In my last post, we covered the importance of the <title> tag. Duplicate <title> tags will significantly impair the crawling and indexing of your site. We also looked at the basic structure of the code used to display a web page.
<html> <— Tells the browser this page has HTML information
<head> <— The beginning of the head section of the page
<title>Title of the page</title>
<meta …. /> <— Information about your page, and instructions on how the page should be handled
</head> <— Head section is all done
<body> <— Beginning of the body section
… text and images for the page …
</body> <— End of the body section
</html> <— End of the HTML content of the page
Meta tags are an opportunity to feed information directly to the search engine bots that crawl your site. Meta tags are often comically abused or painfully neglected, and site owners miss out on the limited value they can offer.

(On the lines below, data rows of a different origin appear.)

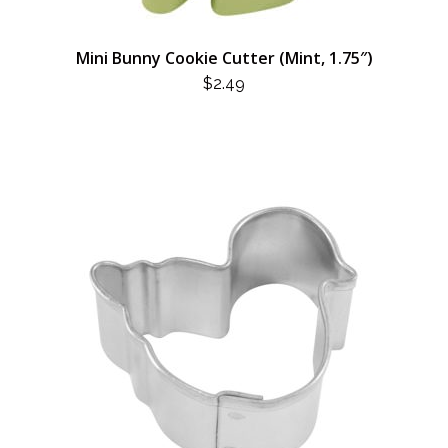
Mini Bunny Cookie Cutter (Mint, 1.75″)
$
2.49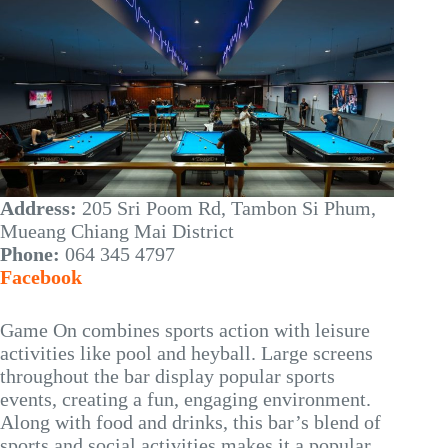
Address:
205 Sri Poom Rd, Tambon Si Phum,
Mueang Chiang Mai District
Phone:
064 345 4797
Facebook
Game On combines sports action with leisure
activities like pool and heyball. Large screens
throughout the bar display popular sports
events, creating a fun, engaging environment.
Along with food and drinks, this bar’s blend of
sports and social activities makes it a popular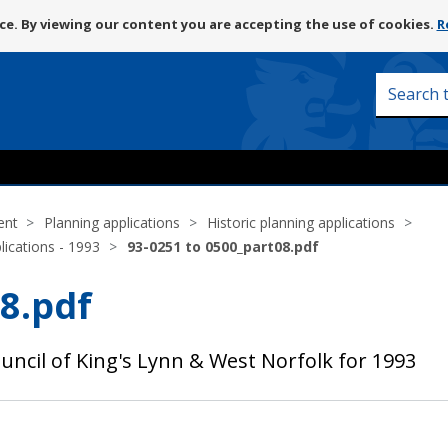
Skip
e. By viewing our content you are accepting the use of cookies.
R
to
content
Search
this
site
ent
Planning applications
Historic planning applications
lications - 1993
93-0251 to 0500_part08.pdf
8.pdf
uncil of King's Lynn & West Norfolk for 1993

If you look at the source code of a typical florist website you will likely find that all the pages have the same meta information – and that the information is generic, off topic and/or useless.
Useless Tags
The sign of an over-eager and under-educated web designer is the frequent use of fictional meta tags, or out-dated (and ignored) attempts at bot manipulation like “revisit-after” or “expire” – as if Google will crawl your site your schedule instead of theirs 🙂 The truly funny aspect of this glorified code bloat is that the average florist website is updated 3-4 times per year; but we really want Google crawling it every 3 days!
Abused Tags
No tag in the history of the interweb has been more abused, maligned and misunderstood than the Keyword tag. Once the darling of spammers everywhere, this tag is most often cast aside like a spurned lover no longer of use, destined to spend eternity branded with a scarlet letter. (“S” for spam, or “u” for useless?) In truth, the Keyword meta tag still maintains some value for holding synonyms and common mis-spellings of words related to the topic of the page in question.
The Description meta tag is another frequently missed opportunity. What should be a well-written description of the contents of the page, in sentence form, is often just a messy attempt at including generic and often off-topic keywords and repeated verbatim across every page of the site. The point I hope you’re getting by now is that you have three opportunities to present a clear signal to the search engines regarding the topic and content of your web pages. By repeating generic or poorly thought out text in these tags you are saying: “All the pages on my site are about exactly the same bit of nonsense.” Clearly, this not what Google wants to serve up to their users 🙂
We’ll cover more on other useful tags in the future.
Summary
Meta tags let you feed information about your page to the search engines. The two meta tags that are of any use for search engine optimization are “Description” and “Keywords.” While their impact on ranking is not as high as some other elements, misuse can carry a heavy price. Feeding the same generic keyword list and the same generic description (often combined with the same title!) is the best way to tell a search engine: “All my pages are the same – just ignore them!”
Shockingly, writing quality title and meta tag content takes a bit of time and effort. Most things do. Take the easy way out and you’ll quickly find you’re suffering for it.
Even today there are so many websites that still abuse tags things that Google will take account of them and rank them higher or send them traffic based on them. Tags are just not that important anymore. You can insert 1-5 tags without looking spam, but more than that is just asking for trouble. And you don’t want people thinking your website is spam just because you want to insert an extra 5 tags at the end of your post, do you?